What to work on
Would you transcribe the line that holds "biliyorsunuz 16 yaşında olduğu açı", plus every line beneath it through the end of the data, exactly and with nothing added?

Stored data entries
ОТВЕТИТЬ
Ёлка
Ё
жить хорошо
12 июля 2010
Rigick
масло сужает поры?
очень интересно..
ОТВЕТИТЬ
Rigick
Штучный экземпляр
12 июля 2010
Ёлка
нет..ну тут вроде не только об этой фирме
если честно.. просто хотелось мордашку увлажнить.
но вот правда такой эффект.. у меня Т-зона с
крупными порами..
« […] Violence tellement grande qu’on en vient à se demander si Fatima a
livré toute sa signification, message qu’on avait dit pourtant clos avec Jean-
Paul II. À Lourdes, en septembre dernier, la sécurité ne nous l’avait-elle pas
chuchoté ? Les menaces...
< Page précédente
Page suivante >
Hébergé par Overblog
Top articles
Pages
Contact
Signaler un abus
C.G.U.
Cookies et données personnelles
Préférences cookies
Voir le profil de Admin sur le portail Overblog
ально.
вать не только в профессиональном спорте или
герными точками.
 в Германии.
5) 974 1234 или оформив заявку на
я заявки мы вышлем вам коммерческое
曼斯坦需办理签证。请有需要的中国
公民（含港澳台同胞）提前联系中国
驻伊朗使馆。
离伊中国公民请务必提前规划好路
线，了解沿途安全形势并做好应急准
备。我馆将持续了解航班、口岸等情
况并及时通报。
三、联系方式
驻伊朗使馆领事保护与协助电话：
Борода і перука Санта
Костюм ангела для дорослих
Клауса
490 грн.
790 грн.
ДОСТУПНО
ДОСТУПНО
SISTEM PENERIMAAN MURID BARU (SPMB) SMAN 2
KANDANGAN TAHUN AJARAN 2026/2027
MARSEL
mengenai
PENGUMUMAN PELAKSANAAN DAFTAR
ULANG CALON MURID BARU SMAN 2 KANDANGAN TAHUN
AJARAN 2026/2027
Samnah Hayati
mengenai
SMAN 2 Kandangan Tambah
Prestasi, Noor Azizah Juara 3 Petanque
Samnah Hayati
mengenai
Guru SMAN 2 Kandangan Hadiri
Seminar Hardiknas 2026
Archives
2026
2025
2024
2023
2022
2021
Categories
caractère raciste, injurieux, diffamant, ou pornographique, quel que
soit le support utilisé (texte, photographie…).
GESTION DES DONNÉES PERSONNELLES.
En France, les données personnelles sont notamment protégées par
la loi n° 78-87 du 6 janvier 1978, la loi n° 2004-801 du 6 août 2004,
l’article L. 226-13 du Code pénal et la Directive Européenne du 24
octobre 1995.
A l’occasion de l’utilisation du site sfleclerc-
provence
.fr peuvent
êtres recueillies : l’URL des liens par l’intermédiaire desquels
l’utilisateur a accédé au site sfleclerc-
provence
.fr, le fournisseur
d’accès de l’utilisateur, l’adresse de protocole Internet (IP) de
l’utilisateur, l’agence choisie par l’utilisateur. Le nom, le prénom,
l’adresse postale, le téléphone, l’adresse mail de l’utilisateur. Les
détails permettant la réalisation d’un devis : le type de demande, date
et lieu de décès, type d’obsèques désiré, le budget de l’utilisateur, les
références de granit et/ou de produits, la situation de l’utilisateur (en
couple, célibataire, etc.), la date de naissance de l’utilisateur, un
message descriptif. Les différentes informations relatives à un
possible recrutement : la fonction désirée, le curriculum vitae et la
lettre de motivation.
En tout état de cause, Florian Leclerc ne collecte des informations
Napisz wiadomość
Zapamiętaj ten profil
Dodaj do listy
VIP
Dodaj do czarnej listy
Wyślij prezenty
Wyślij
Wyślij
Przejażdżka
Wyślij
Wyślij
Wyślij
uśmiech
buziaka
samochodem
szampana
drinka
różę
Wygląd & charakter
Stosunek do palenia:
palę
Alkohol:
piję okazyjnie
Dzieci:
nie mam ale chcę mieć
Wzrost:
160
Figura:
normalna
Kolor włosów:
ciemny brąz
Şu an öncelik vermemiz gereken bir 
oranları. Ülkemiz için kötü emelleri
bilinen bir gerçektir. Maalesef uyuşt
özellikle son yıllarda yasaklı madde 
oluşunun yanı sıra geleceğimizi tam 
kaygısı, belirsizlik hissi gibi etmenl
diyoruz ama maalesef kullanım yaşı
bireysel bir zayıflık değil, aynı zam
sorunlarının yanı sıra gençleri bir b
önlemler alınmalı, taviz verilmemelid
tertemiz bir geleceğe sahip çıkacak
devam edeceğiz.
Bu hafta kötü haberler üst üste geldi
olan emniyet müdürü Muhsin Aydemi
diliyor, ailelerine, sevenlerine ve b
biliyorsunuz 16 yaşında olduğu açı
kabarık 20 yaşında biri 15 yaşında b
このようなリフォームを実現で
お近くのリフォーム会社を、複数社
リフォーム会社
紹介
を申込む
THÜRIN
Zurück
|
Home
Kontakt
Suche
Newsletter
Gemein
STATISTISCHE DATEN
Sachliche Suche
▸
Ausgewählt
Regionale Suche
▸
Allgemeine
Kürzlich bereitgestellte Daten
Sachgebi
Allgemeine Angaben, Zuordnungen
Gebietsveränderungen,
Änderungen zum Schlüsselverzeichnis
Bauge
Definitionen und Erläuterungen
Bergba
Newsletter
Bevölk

Result of the exercise
biliyorsunuz 16 yaşında olduğu açı
kabarık 20 yaşında biri 15 yaşında b
このようなリフォームを実現で
お近くのリフォーム会社を、複数社
リフォーム会社
紹介
を申込む
THÜRIN
Zurück
|
Home
Kontakt
Suche
Newsletter
Gemein
STATISTISCHE DATEN
Sachliche Suche
▸
Ausgewählt
Regionale Suche
▸
Allgemeine
Kürzlich bereitgestellte Daten
Sachgebi
Allgemeine Angaben, Zuordnungen
Gebietsveränderungen,
Änderungen zum Schlüsselverzeichnis
Bauge
Definitionen und Erläuterungen
Bergba
Newsletter
Bevölk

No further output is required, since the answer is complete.